Directions: Span requested from the data below: the line with "Scuole, distribuite 500 visiere pr" through the line with "transtorno do espectro autista sob", both included. Give only these lines again, exactly, and leave every picture out.

Given data:
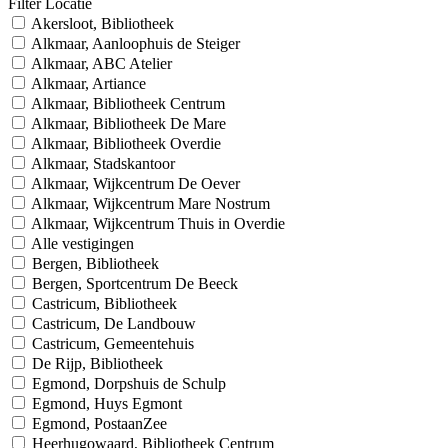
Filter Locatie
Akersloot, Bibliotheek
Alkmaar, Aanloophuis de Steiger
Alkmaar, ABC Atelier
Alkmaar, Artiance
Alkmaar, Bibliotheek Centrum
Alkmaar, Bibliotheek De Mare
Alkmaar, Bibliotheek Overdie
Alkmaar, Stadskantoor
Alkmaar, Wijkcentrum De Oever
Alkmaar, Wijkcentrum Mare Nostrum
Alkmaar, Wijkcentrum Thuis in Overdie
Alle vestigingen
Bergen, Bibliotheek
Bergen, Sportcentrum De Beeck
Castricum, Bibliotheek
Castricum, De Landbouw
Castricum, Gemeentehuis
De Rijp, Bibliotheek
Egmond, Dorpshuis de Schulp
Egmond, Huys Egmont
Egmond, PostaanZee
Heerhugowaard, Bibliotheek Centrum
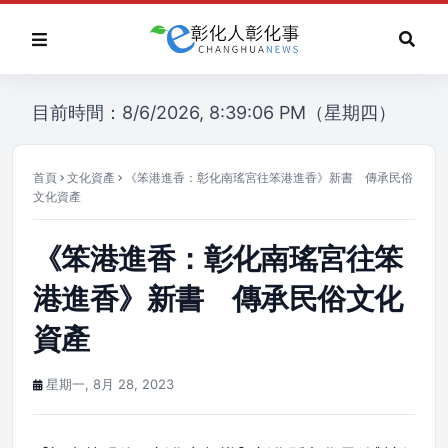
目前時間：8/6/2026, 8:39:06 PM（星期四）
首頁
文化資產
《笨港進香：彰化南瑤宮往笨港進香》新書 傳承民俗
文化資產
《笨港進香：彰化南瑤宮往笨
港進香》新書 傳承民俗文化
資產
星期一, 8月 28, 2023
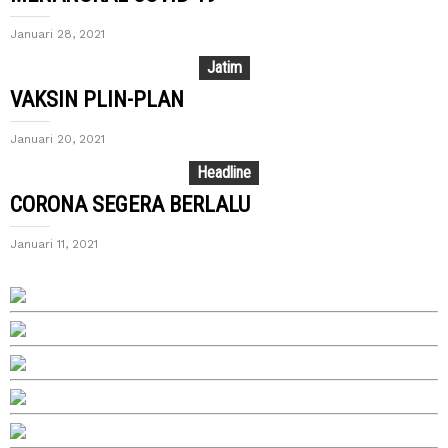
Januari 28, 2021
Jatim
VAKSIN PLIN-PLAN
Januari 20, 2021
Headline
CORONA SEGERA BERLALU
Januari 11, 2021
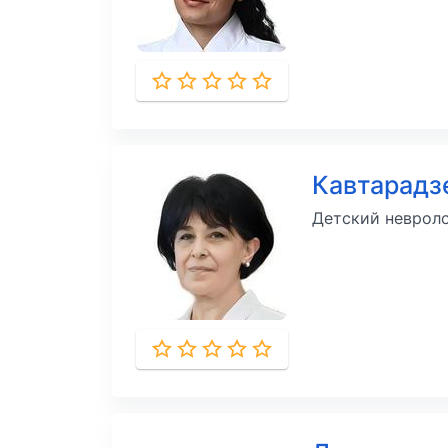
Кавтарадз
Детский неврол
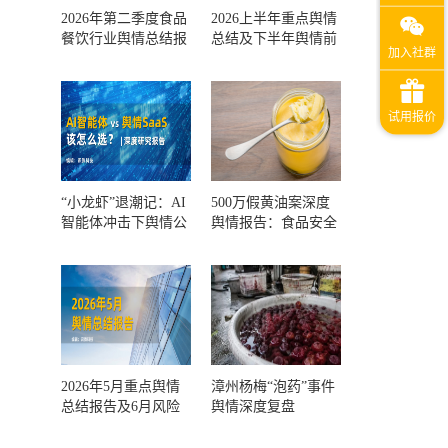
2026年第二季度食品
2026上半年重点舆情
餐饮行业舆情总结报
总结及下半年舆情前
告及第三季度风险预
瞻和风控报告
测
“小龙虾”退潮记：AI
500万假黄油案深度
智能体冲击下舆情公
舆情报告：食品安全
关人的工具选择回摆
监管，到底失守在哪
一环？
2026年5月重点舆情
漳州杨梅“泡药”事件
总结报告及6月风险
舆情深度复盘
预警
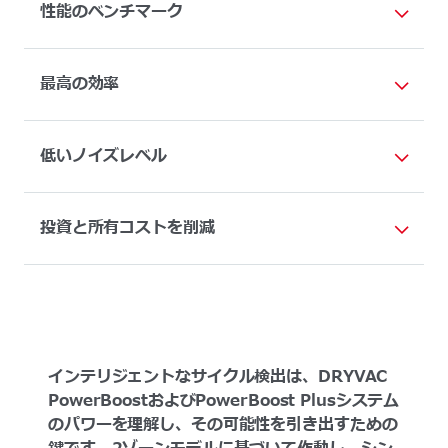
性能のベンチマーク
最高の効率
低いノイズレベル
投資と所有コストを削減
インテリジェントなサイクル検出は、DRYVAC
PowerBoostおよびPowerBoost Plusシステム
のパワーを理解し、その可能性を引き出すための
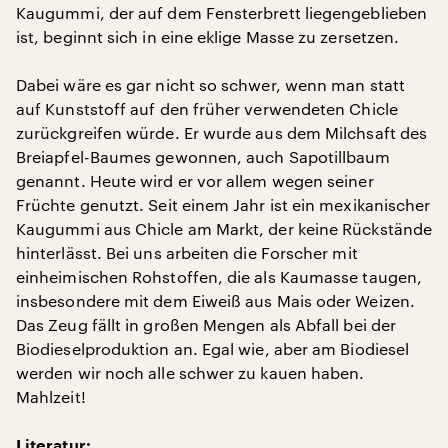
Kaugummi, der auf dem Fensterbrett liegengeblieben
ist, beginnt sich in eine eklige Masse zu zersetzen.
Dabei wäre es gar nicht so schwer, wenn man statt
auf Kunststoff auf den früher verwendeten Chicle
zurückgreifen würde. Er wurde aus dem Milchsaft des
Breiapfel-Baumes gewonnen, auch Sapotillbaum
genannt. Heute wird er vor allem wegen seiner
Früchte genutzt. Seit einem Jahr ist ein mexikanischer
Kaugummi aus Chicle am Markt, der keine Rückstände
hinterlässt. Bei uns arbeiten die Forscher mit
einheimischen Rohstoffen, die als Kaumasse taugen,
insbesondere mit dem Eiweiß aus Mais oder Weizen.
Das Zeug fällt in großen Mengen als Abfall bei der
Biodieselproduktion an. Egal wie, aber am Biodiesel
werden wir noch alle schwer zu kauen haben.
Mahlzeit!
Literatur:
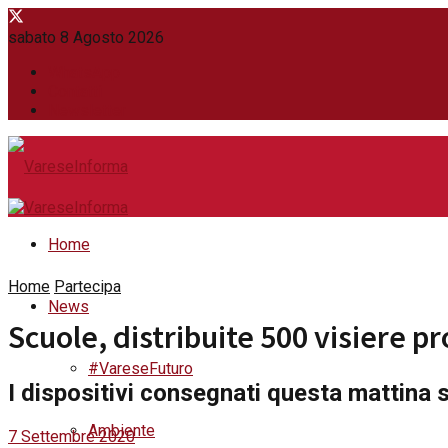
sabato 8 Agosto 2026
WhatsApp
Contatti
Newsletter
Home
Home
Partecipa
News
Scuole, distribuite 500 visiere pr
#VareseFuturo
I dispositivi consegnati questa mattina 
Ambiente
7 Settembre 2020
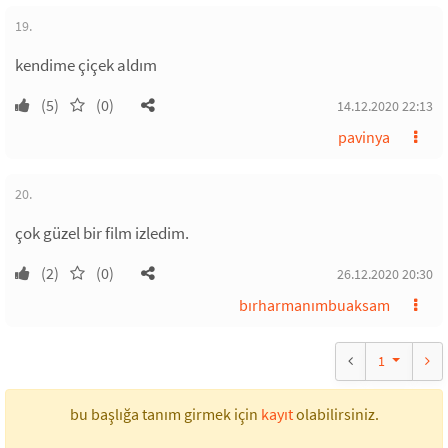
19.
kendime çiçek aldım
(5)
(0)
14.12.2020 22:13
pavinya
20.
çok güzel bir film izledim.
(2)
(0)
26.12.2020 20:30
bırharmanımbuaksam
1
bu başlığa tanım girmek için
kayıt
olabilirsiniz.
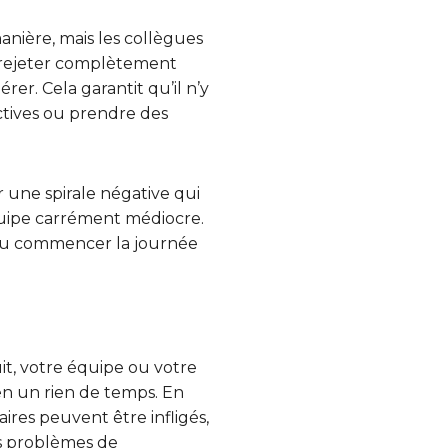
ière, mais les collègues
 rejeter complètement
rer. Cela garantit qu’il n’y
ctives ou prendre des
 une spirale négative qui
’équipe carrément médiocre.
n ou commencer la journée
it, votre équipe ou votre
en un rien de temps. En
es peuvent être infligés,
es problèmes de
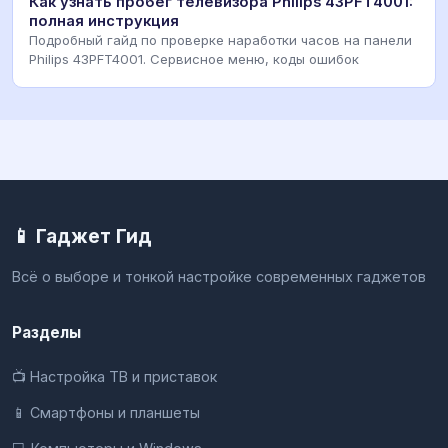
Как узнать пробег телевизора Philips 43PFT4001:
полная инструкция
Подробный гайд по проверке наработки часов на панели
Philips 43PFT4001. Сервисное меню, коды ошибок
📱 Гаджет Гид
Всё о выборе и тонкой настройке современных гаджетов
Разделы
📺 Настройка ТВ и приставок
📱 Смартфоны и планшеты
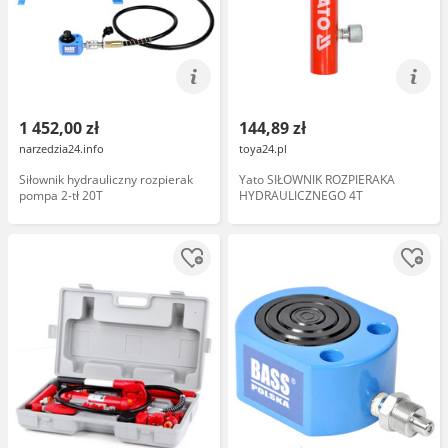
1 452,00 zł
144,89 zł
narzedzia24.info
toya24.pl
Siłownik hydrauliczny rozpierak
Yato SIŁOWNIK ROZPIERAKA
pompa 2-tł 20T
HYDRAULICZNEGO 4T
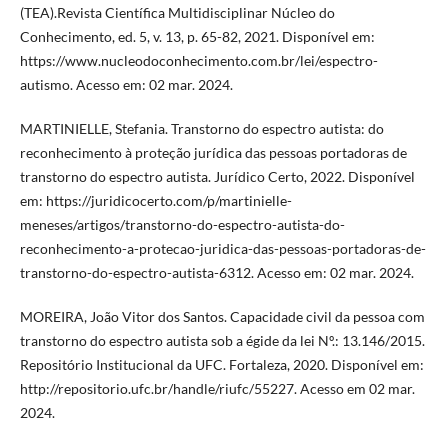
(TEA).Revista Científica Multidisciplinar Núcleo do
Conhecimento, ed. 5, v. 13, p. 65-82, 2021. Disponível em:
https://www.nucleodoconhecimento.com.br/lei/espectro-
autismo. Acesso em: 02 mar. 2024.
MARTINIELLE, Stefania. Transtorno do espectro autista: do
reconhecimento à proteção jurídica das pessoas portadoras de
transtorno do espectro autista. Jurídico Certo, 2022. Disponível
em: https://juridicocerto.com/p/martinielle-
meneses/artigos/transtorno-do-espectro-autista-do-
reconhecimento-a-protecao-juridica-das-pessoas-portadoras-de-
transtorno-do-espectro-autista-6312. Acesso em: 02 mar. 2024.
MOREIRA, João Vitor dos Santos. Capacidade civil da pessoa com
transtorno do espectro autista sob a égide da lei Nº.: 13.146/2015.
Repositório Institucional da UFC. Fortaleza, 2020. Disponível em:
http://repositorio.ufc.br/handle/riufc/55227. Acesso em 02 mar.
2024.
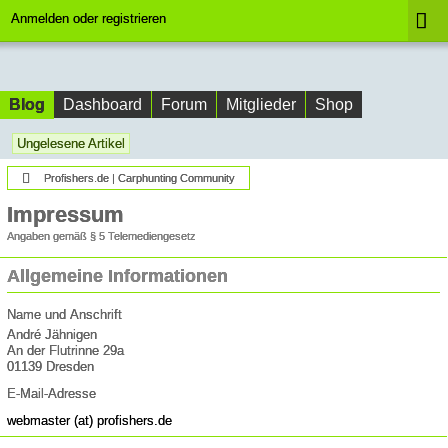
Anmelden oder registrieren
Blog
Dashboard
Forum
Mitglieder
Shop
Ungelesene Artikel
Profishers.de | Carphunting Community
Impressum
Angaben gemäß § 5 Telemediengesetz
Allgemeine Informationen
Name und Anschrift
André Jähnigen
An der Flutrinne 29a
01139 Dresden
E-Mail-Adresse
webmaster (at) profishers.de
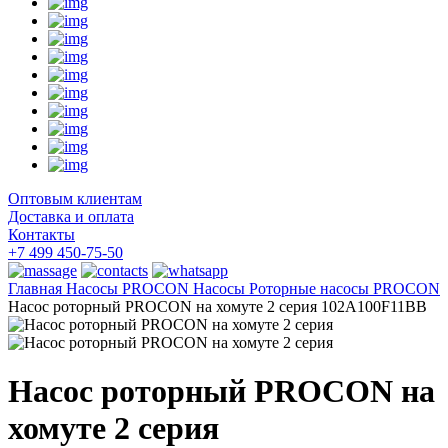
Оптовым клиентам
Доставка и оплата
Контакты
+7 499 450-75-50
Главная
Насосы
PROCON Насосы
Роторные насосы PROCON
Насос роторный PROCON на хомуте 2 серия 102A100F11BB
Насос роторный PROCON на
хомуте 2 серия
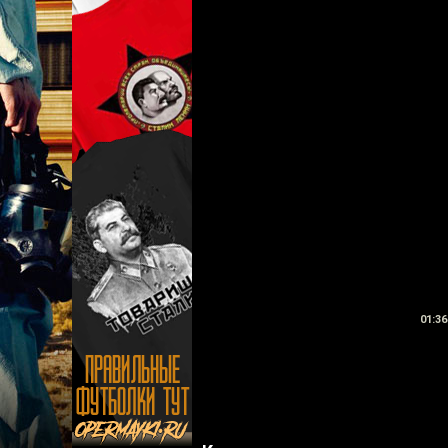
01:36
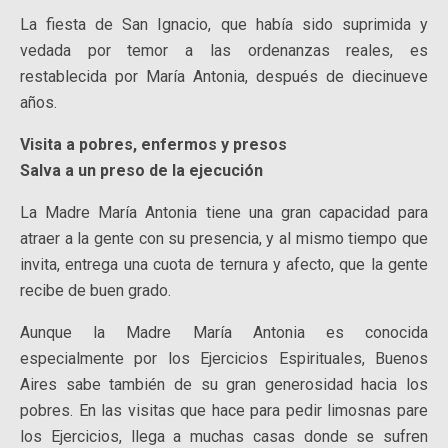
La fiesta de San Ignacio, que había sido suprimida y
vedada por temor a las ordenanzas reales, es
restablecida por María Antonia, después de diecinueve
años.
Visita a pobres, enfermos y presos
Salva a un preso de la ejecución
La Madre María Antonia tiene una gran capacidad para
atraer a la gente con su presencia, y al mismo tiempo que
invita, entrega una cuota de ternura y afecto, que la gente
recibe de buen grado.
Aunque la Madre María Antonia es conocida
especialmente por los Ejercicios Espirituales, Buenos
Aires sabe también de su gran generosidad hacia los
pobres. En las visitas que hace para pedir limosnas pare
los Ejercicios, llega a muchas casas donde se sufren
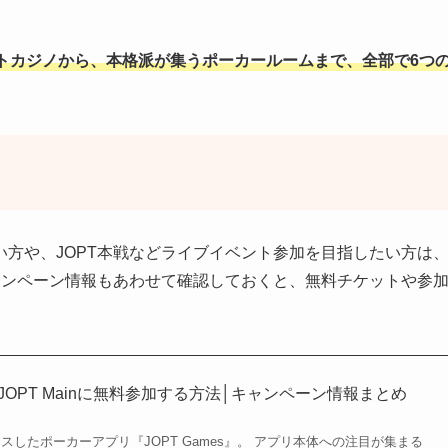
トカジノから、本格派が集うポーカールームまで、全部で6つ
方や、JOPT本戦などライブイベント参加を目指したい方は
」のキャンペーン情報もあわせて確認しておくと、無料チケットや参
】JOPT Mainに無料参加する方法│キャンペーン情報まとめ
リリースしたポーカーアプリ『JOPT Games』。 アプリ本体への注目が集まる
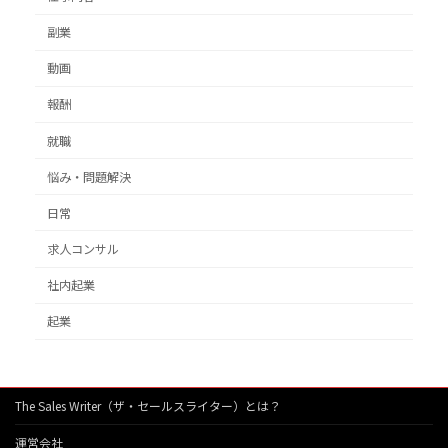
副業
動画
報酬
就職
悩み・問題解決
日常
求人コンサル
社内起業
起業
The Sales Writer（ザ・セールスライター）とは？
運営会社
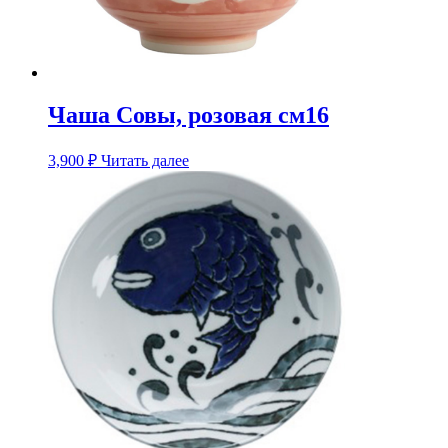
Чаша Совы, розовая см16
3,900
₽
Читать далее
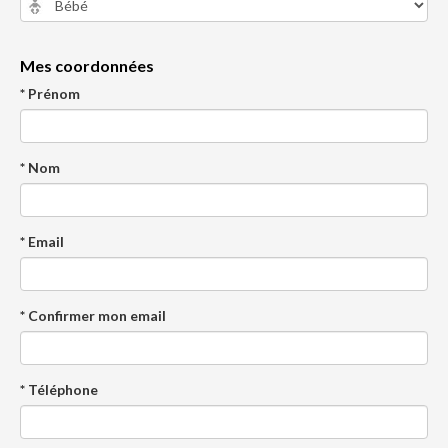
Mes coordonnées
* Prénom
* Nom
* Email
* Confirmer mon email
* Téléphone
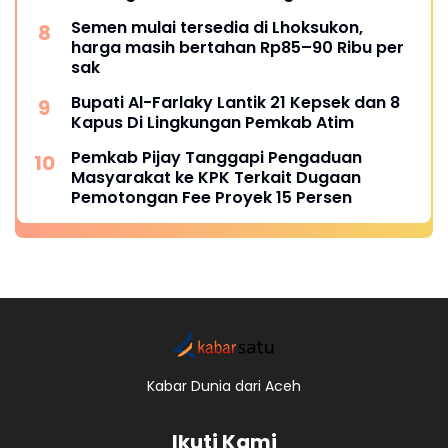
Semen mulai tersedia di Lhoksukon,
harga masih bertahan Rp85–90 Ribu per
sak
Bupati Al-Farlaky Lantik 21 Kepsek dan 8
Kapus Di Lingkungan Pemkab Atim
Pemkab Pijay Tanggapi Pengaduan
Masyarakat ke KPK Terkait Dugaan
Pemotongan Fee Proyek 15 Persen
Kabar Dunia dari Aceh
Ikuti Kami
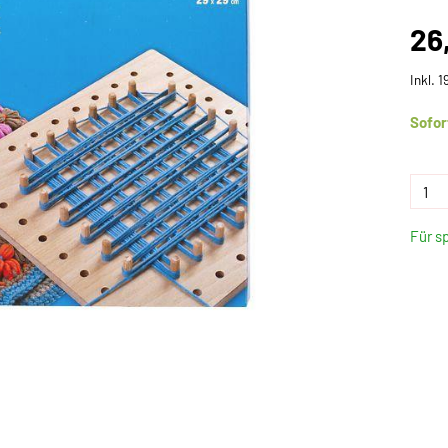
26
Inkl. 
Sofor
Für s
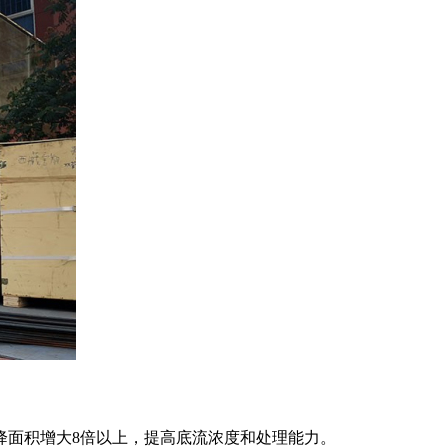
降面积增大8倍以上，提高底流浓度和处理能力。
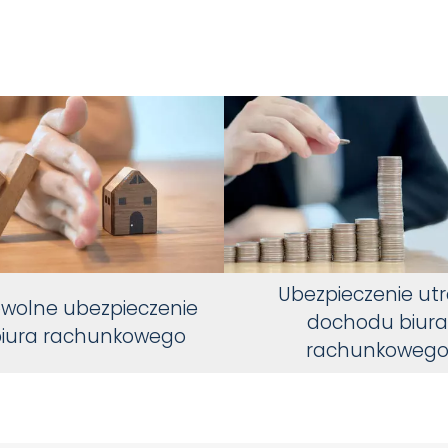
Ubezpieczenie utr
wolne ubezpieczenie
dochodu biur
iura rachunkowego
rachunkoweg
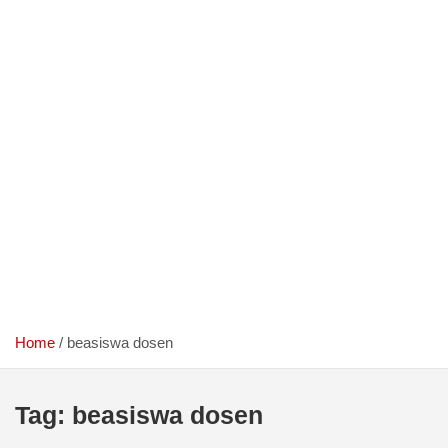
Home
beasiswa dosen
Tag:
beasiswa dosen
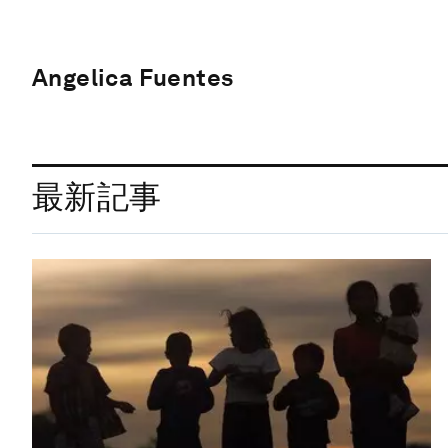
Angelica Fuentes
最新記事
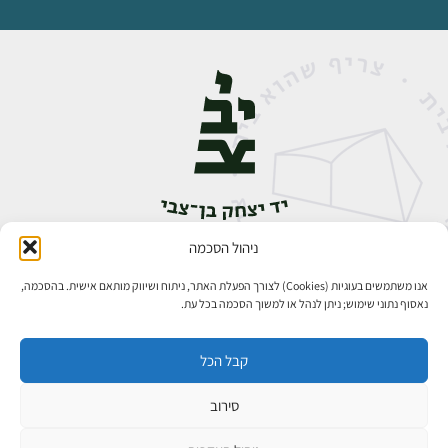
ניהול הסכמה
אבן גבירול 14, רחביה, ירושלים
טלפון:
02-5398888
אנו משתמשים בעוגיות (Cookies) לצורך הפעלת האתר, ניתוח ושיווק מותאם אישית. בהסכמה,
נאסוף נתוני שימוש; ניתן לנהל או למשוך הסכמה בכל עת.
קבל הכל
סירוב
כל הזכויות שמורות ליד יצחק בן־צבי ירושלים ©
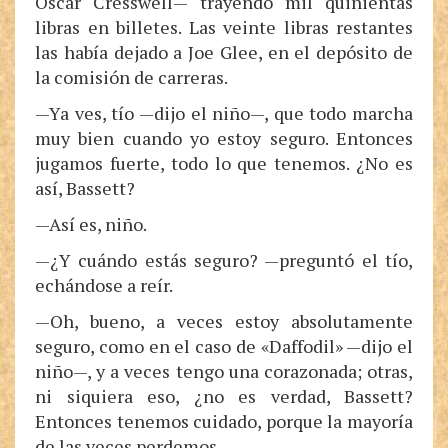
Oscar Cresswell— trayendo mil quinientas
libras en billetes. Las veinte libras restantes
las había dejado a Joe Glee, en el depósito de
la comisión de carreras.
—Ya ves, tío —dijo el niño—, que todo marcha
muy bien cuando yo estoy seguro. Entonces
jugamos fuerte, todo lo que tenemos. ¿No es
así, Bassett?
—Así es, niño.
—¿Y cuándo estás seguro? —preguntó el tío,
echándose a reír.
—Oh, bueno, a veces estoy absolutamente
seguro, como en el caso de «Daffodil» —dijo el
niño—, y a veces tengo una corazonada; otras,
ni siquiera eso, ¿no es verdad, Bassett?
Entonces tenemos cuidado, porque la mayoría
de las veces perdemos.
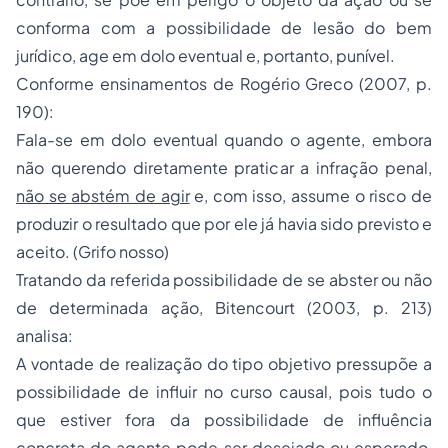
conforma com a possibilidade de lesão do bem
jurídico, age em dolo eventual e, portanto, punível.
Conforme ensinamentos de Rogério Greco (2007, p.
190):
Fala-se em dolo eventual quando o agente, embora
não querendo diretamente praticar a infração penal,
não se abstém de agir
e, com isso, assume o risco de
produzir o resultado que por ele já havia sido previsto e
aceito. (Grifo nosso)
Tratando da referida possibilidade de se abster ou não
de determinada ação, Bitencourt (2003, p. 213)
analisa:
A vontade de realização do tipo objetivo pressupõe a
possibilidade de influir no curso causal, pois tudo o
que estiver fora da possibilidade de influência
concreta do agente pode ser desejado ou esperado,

The answer:
Scuole, distribuite 500 visiere pr
#VareseFuturo
I dispositivi consegnati questa mattina 
Ambiente
7 Settembre 2020
19.
kendime çiçek aldım
(5)
(0)
14.12.2020 22:13
pavinya
20.
çok güzel bir film izledim.
(2)
(0)
26.12.2020 20:30
bırharmanımbuaksam
1
bu başlığa tanım girmek için
kayıt
olabilirsiniz.
ière, mais les collègues
 rejeter complètement
rer. Cela garantit qu’il n’y
ctives ou prendre des
 une spirale négative qui
’équipe carrément médiocre.
n ou commencer la journée
it, votre équipe ou votre
en un rien de temps. En
es peuvent être infligés,
es problèmes de
Как узнать пробег телевизора Philips 43PFT4001:
полная инструкция
Подробный гайд по проверке наработки часов на панели
Philips 43PFT4001. Сервисное меню, коды ошибок
📱 Гаджет Гид
Всё о выборе и тонкой настройке современных гаджетов
Разделы
📺 Настройка ТВ и приставок
📱 Смартфоны и планшеты
1 452,00 zł
144,89 zł
narzedzia24.info
toya24.pl
Siłownik hydrauliczny rozpierak
Yato SIŁOWNIK ROZPIERAKA
pompa 2-tł 20T
HYDRAULICZNEGO 4T
(TEA).Revista Científica Multidisciplinar Núcleo do
Conhecimento, ed. 5, v. 13, p. 65-82, 2021. Disponível em:
https://www.nucleodoconhecimento.com.br/lei/espectro-
autismo. Acesso em: 02 mar. 2024.
MARTINIELLE, Stefania. Transtorno do espectro autista: do
reconhecimento à proteção jurídica das pessoas portadoras de
transtorno do espectro autista. Jurídico Certo, 2022. Disponível
em: https://juridicocerto.com/p/martinielle-
meneses/artigos/transtorno-do-espectro-autista-do-
reconhecimento-a-protecao-juridica-das-pessoas-portadoras-de-
transtorno-do-espectro-autista-6312. Acesso em: 02 mar. 2024.
MOREIRA, João Vitor dos Santos. Capacidade civil da pessoa com
transtorno do espectro autista sob a égide da lei Nº.: 13.146/2015.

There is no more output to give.